New Fisher exhibit reflects on the beauty of endurance


The Fisher Museum’s latest exhibit is packed with the experiences students had throughout the pandemic and how they used their art and talent to persevere. (Julia Hur | Daily Trojan Horse)

“I took the time to look inside and really think about what I want to accomplish with my art. I want to enlighten, entertain and give food for thought.

Here, Karen Amy Finkel Fishof, a local contemporary artist whose art features prominently on the walls of the USC Fisher Museum of Art’s latest exhibition, perfectly sums up what it feels like to discover “Art and hope at the end of the tunnel ”.

After being closed for over a year (despite briefly reopening in April for a short report on Dan McCleary), the Fisher Museum revealed “Art and Hope at the End of the Tunnel” on September 10. The exhibit, curated by Edward Goldman, art critic and host of NPR’s “Art Talk”, centers on art created during the coronavirus pandemic. It serves as an uplifting reminder that art holds power and can heal in tragic times.

The space itself is a wonderful environment to view art. Quotes from artists adorn the crisp white walls that support each hanging piece. By showcasing artists of color and designers from a variety of unique backgrounds, it is clear that the exhibition celebrates the diversity within the contemporary art world.

While the Fisher Museum showcases artwork from many different mediums (including stunning quilted tapestries and more abstract collages), the exhibit above all excels in its display of various portraits. The portraits featured a range from the Basquiat-inspired canvas by Damian Elwes to the futuristic die-cast aluminum busts of Simon Toparovsky and Ken Gonzales-Day’s collection of “Pandemic Portraits” of other artists, models and friends.

One of the most notable works is the series of photographs by Brendan Lott. In these candid images, Lott illustrates the beauty and pain in a mundane existence and the joys and trials of everyday life during the pandemic. Inspired by his real neighbors, the images give the impression that we recognize the subjects within us – a man making his bed, a woman looking at her phone, an unidentifiable figure lying on their sofa, another singing “Titanium” by David Guetta at the karaoke of his television.

In these scenes there is a pervasive feeling of fear, defeat, joy, exhaustion, but most of all, endurance. Lott reminds us of this through his work. The pandemic has had an emotional and physical impact on many people, and just putting up with these difficult times is something to be proud of and to celebrate.

Beyond the emphasis on portraits, the exhibition also emphasizes political art. Leo Marmol celebrates his legacy in his series of American and Cuban flag paintings while John Nava’s oil on paper commemorates a migrant child who suffered grave injustice on the southern border. By choosing such a young subject, Nava acknowledges this devastating reality but also reminds the viewer of the younger generations and their hope for a better life, ultimately urging the audience to support the establishment of a more humane immigration system.

Other work focuses more on the resurgence of the Black Lives Matter movement in 2020. Mark Steven Greenfield’s religious plays were particularly extraordinary. In his paintings, black individuals depict several biblical figures in idol-like forms, reusing the old Byzantine style and taking up central Christian figures as an integral part of modern black history. The artist calls this series “representations of new beginnings”, which perfectly complements the general inspiration of the exhibition.

However, some political comments don’t quite fit the theme. For example, Keiko Fukazawa’s porcelain profiles of tyrannical leaders, such as Mao Zedong and Donald Trump, miss the mark, focusing more on unequivocal leadership failures and not enough on the path to a better future. Although well executed, these ironic commemorative plaques do not go well with the idea of ​​hope.

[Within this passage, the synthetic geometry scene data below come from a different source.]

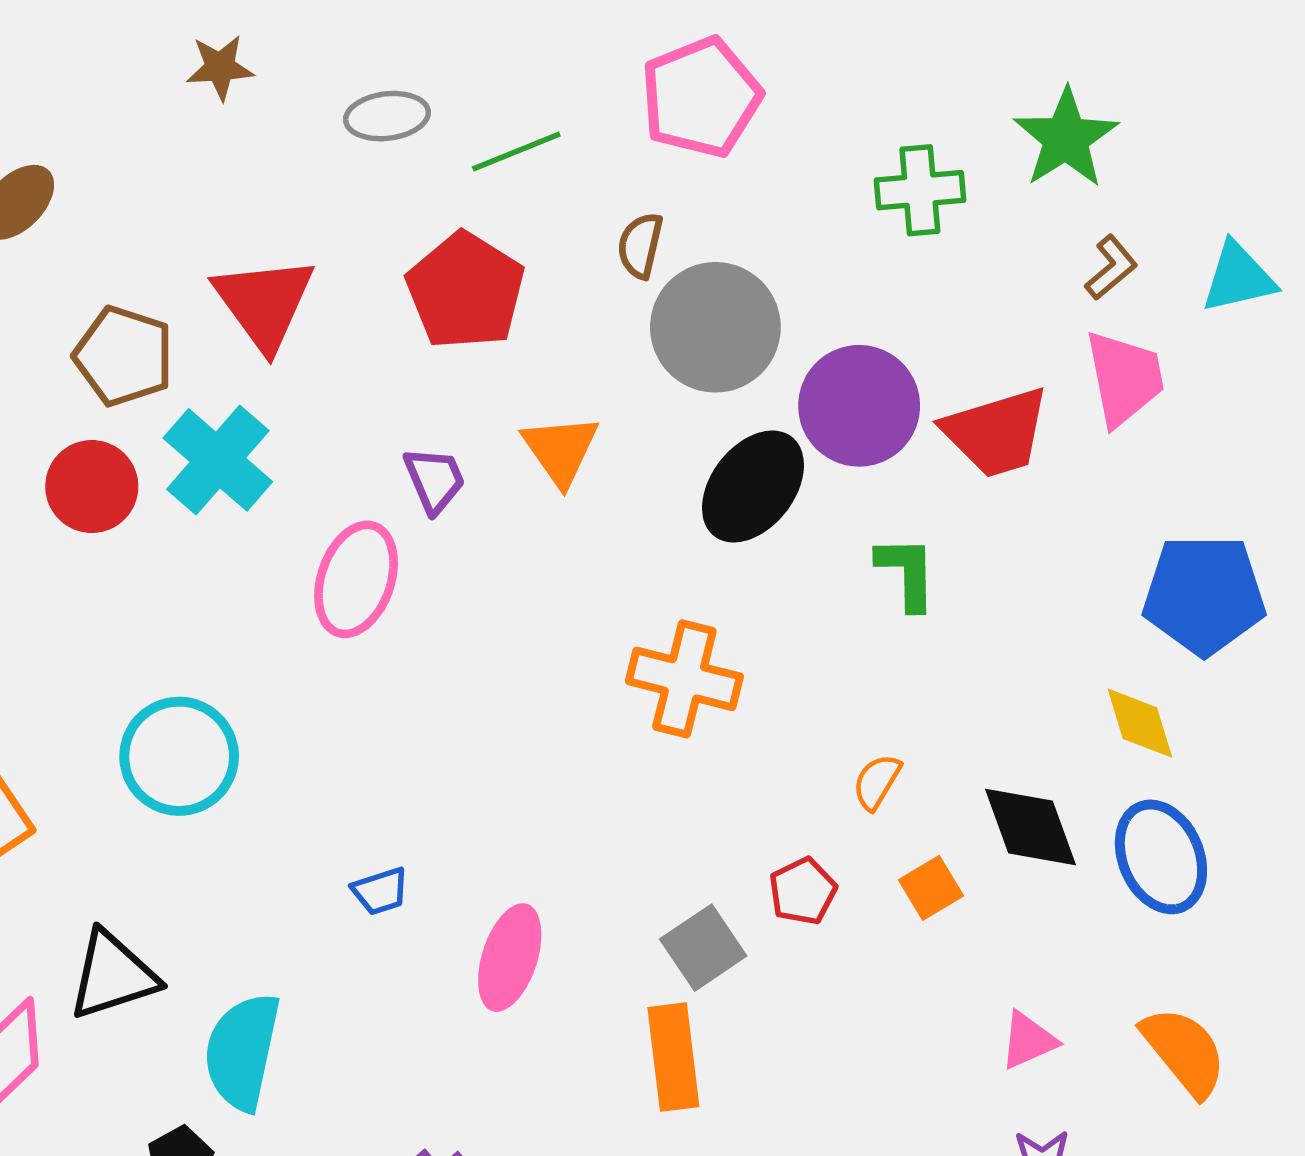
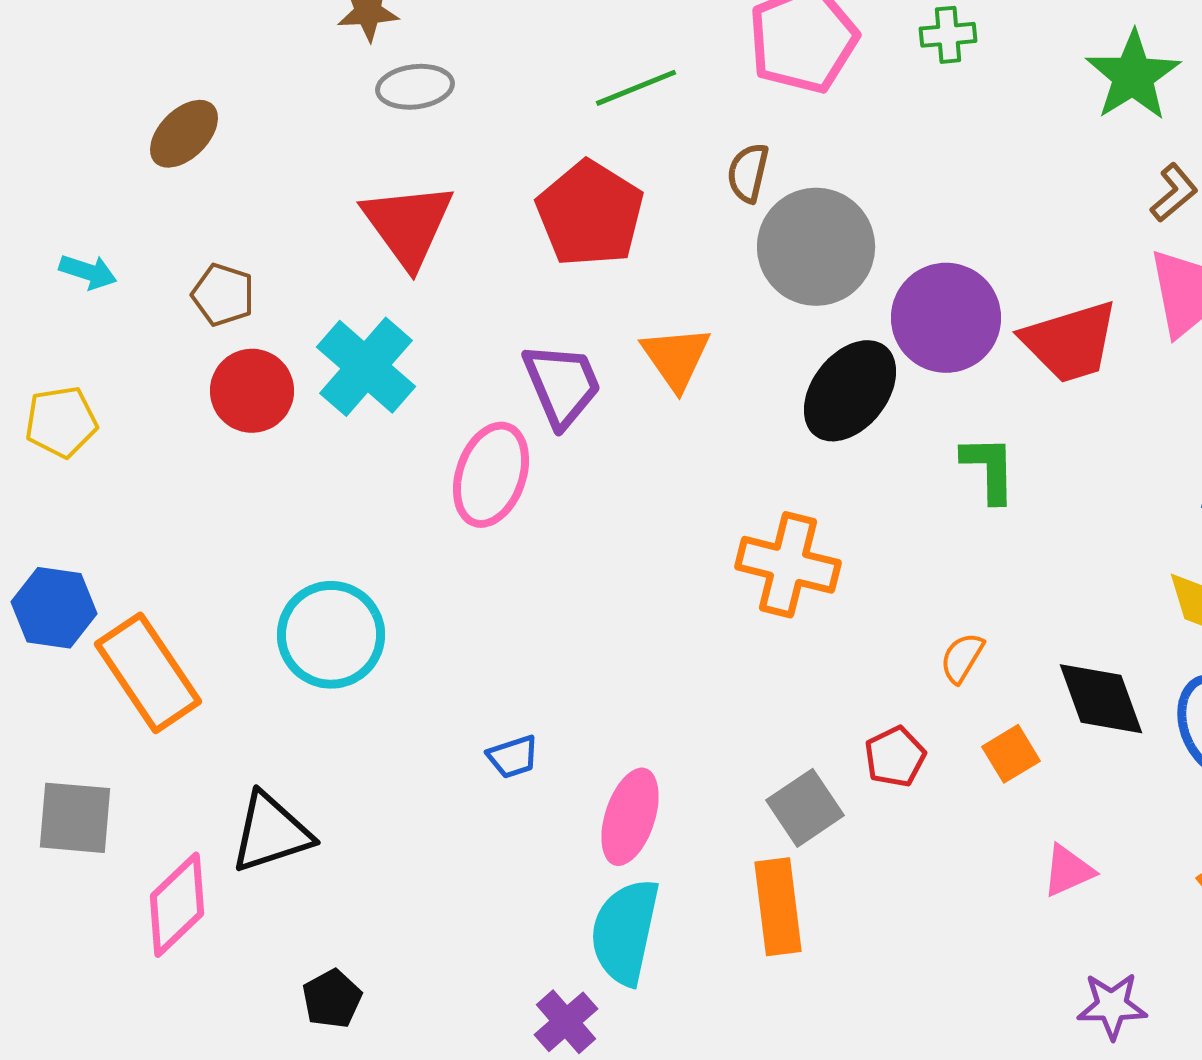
gray ellipse: (387, 116) -> (415, 87), moved
green cross: (920, 190) -> (948, 35), moved, size x0.7
brown pentagon: (124, 356) -> (223, 295), moved, size x0.7
purple trapezoid: (435, 480) -> (562, 385), size x1.4
pink triangle: (1028, 1040) -> (1068, 871), moved
cyan semicircle: (242, 1052) -> (625, 932), moved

There is a great balance of light and serious art in the exhibition. While many of the aforementioned works deal with important issues, one piece in particular stands out for its playful and refreshing character. Karon Davis’ sculpture titled “Quarantini” uses a cheeky pun and shows a woman casually holding a coral martini glass topped with an olive. It shows that even in their mid-forties, people still found ways to have fun.

‘Art and Hope at the End of the Tunnel’ offers a surreal escape from the pandemic, embraces recent deep socio-political movements, and recognizes the beauty of introspective contemplation and the new appreciation for life that many artists have found over the years. last year and a half in quarantine.

“Art and Hope at the End of the Tunnel” is on view until December 4, 2021.